This study focused on the effects of tax
systems on economic growth of Nigeria and South Africa
SA, from (2001-2021). The study used Ex-Post Facto
research design. The population of the study included all
African countries; while the sampling methods
embraced purposive sampling techniques that selected
only Nigeria and South Africa because of the similarities
in both countries tax systems and economic growth.
Secondary data was used sourced from World Bank
Data, CBN statistical bulletin, Federal Inland Revenue
(FIRS) from Nigeria, and South African Revenue
Services (SARS), from (2001-2021). The statistical tools
applied was a cross-sectional multi-liner regression,
which included pre-analyses tests such as: Descriptive
Statistics, Pearson Correlation, Unit Root, Co-
integration Test and Error Correction Model. After the
analyses: the adjusted R-squared value for both
countries respectively show that all the independent
variables jointly have the power to explain about 78%,
58% of the systematic variation found in RGDP of
Nigeria and South Africa, while the balance of 22%,
42%, are the stochastic elements in endogenous and
exogenous variables affecting both tax system not
captured in the study VAT is positive and non-
statistically significant in Nigeria, while it is positive and
statistically significant in South Africa; both Nigeria and
South Africa.
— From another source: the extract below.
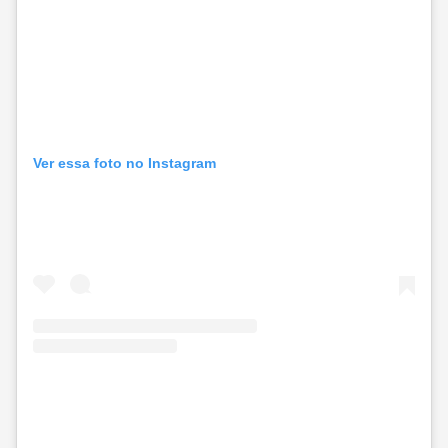
Ver essa foto no Instagram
Stamp and excise duties are positive and
non-statistically significant; again in Nigeria, CGT is
negative and statistically significant, while in South
Africa it is positive and non-statistically significant.
Therefore, it is recommended that administrator of tax,
can improved in tax collection and avoidance in both
countries; the insignificant of VAT GDP can be avoided
through transparency in administrations. Also,
governments of both countries should encourage
domestic and foreign operations to increase capital gain
tax and ensure adherence on the withholding tax laws.
Keywords : Tax system Value Added Tax(VAT),Economic Growth, Nigeria and South Africa.